'Celdran verdict violates free speech'
Human Rights Watch says provision in law vs Celdran is ‘archaic’
MANILA, Philippines -- The international group Human Rights Watch (HRW) condemned the guilty verdict issued against tour guide and artist Carlos Celdran.
HRW, which is based in several locations worldwide, immediately issued a statement after receiving news of the Manila Metropolitan Trial Court decision finding Celdran “guilty beyond reasonable doubt” for “offending religious feelings.”
“This is a setback for free speech in the Philippines, which prides itself on being a democracy. This verdict should be reversed. Nobody should be jailed for voicing out an opinion or position, especially on a subject that concerns the lives of millions of Filipino women and mothers,” HRW said.
It also called for an amendment to the provision by which the penalty was anchored on.
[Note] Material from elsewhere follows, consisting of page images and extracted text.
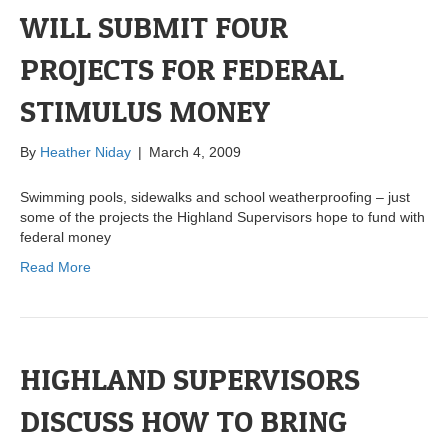
WILL SUBMIT FOUR
PROJECTS FOR FEDERAL
STIMULUS MONEY
By
Heather Niday
|
March 4, 2009
Swimming pools, sidewalks and school weatherproofing – just
some of the projects the Highland Supervisors hope to fund with
federal money
Read More
HIGHLAND SUPERVISORS
DISCUSS HOW TO BRING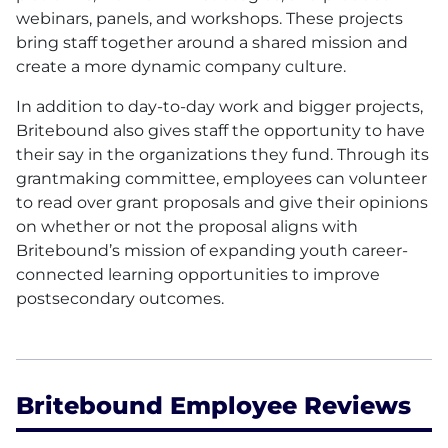
webinars, panels, and workshops. These projects
bring staff together around a shared mission and
create a more dynamic company culture.
In addition to day-to-day work and bigger projects,
Britebound also gives staff the opportunity to have
their say in the organizations they fund. Through its
grantmaking committee, employees can volunteer
to read over grant proposals and give their opinions
on whether or not the proposal aligns with
Britebound’s mission of expanding youth career-
connected learning opportunities to improve
postsecondary outcomes.
Britebound Employee Reviews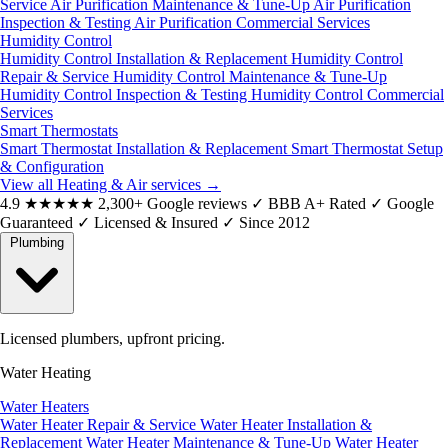
Service
Air Purification Maintenance & Tune-Up
Air Purification
Inspection & Testing
Air Purification Commercial Services
Humidity Control
Humidity Control Installation & Replacement
Humidity Control
Repair & Service
Humidity Control Maintenance & Tune-Up
Humidity Control Inspection & Testing
Humidity Control Commercial
Services
Smart Thermostats
Smart Thermostat Installation & Replacement
Smart Thermostat Setup
& Configuration
View all Heating & Air services
→
4.9
★★★★★
2,300+ Google reviews
✓
BBB A+ Rated
✓
Google
Guaranteed
✓
Licensed & Insured
✓
Since 2012
Plumbing
Licensed plumbers, upfront pricing.
Water Heating
Water Heaters
Water Heater Repair & Service
Water Heater Installation &
Replacement
Water Heater Maintenance & Tune-Up
Water Heater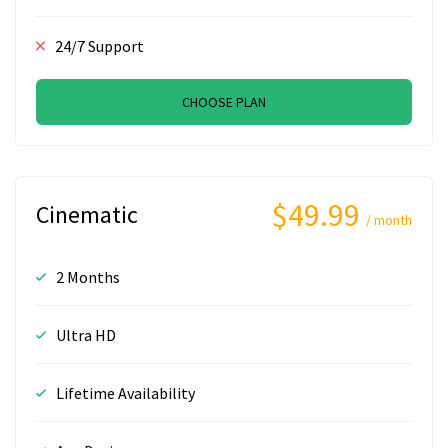
24/7 Support
CHOOSE PLAN
$49.99
Cinematic
/ month
2 Months
Ultra HD
Lifetime Availability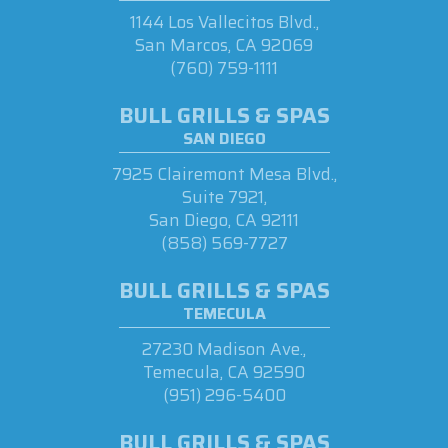
1144 Los Vallecitos Blvd.,
San Marcos, CA 92069
(760) 759-1111
BULL GRILLS & SPAS
SAN DIEGO
7925 Clairemont Mesa Blvd.,
Suite 7921,
San Diego, CA 92111
(858) 569-7727
BULL GRILLS & SPAS
TEMECULA
27230 Madison Ave.,
Temecula, CA 92590
(951) 296-5400
BULL GRILLS & SPAS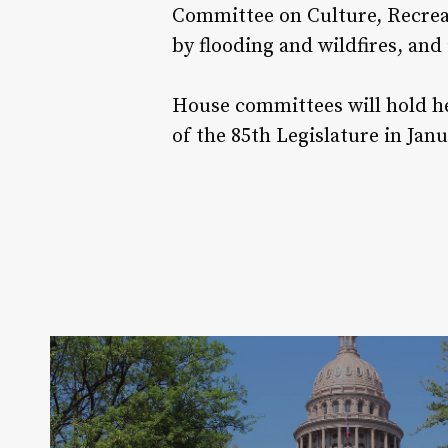
Committee on Culture, Recreat
by flooding and wildfires, and 
House committees will hold he
of the 85th Legislature in Janu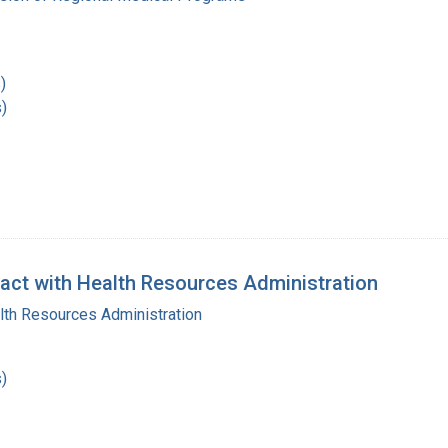
)
)
act with Health Resources Administration
lth Resources Administration
)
“The government should ensure that pro-reproductive rights activists are not targeted using such archaic provisions of the Philippines’ Revised Penal Code (RPC). This case shows the potential for misuse and malicious prosecution and hence the need for urgent reform to this provision of the code,” the group said.
Celdran was found guilty for violating Article 133 of the RPC, which imposes a penalty upon someone “who, in a place devoted to religious worship or during the celebration of any religious ceremony shall perform acts notoriously offensive to the feelings of the faithful.”
Bermejo ordered Celdran’s imprisonment of two months and 21 days up to one year, one month and 11 days.
In 2010, Celdran used a placard with the word “Damaso,” a character from Jose Rizal's "Noli Me Tangere," and held it up in the middle of the mass at the Manila Cathedral.
Celdran is an advocate of reproductive health.